The child’s doctor Vandana Shashi, Professor of Pediatrics for the Division of Medical Genetics at Duke University School of Medicine http://pediatrics.duke.edu/divisions/medical-genetics told the parents their son likely had a rare and yet unidentified disease.
Shashi wanted to solve the mystery case so she contacted the Undiagnosed Diseases Network (UDN) www.genome.gov at NIH. This Network links Duke and six other medical teaching sites around the country where the participating centers pool information and innovations on rare diseases that are stumping the broader medical community.
Within just six weeks the boy’s doctor connected to other UDN research labs and to an international database of genes and disease characteristics called GeneMatcher. Dr. Shashi was able to find that five other children had all the same physical features and the ASXL2 gene mutation.

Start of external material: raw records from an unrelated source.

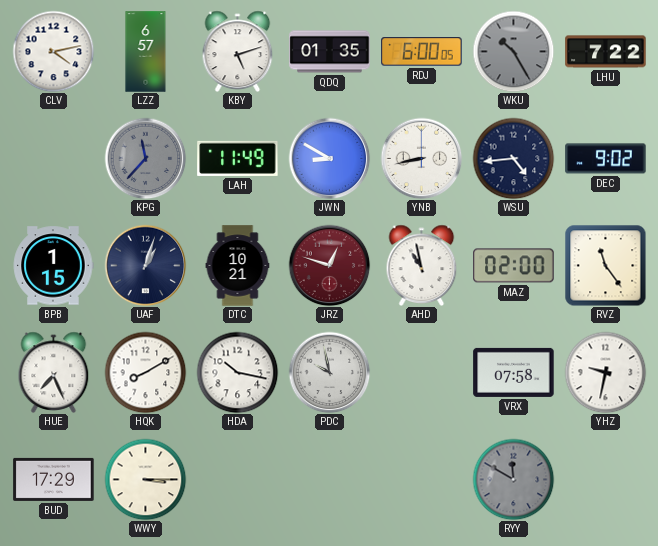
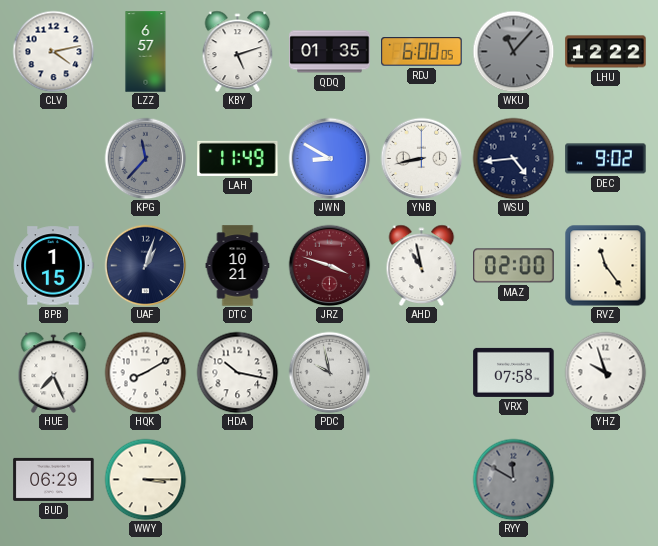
WKU: 10:25 -> 11:07
LHU: 7:22 -> 12:22
JRZ: 12:48 -> 3:48
YHZ: 9:32 -> 9:57
BUD: 17:29 -> 06:29
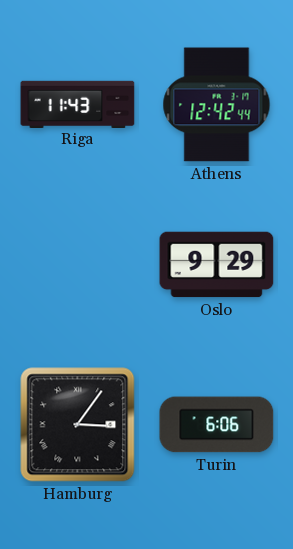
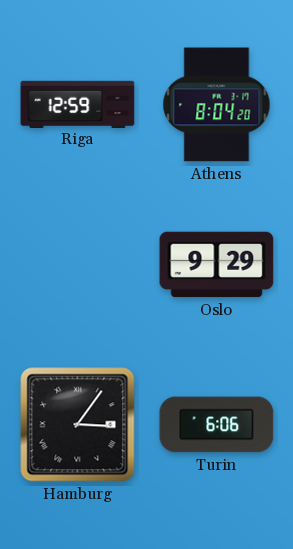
Riga: 11:43 -> 12:59
Athens: 12:42 -> 8:04
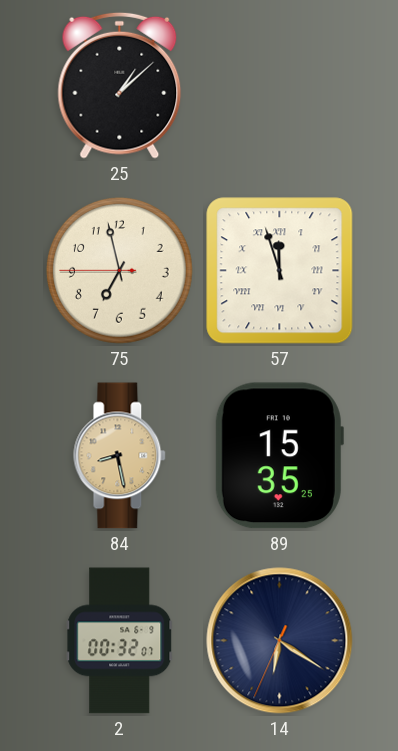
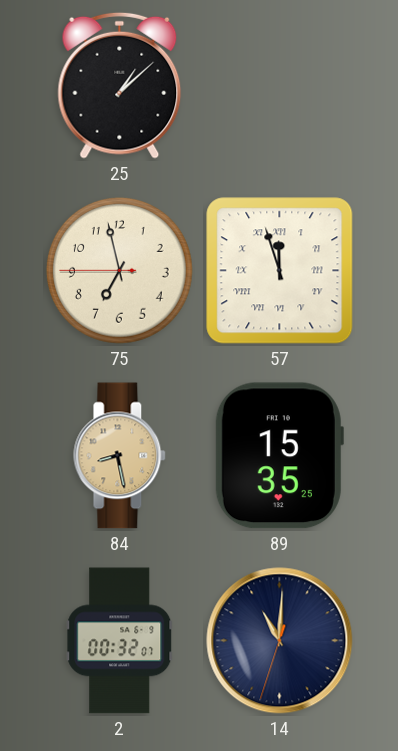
14: 6:20 -> 11:00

The new disease which still has no name does have similarities to two other rare genetic disorders arising from related genes. For example one genetic disorder called Bohring-Opitz syndrome is the result of a mutation of the ASXL1 gene while the other genetic disorder called Bainbridge-Ropers syndrome is caused by a flaw in the ASXL3 gene. Both conditions are rare and can result in similar, but more severe impairments.
It is still unknown how the ASXL2 genetic mutation arises, but Dr. Shashi said. “Identifying the root cause of a medical condition is a first step, and could help to drive new therapies and treatment approaches.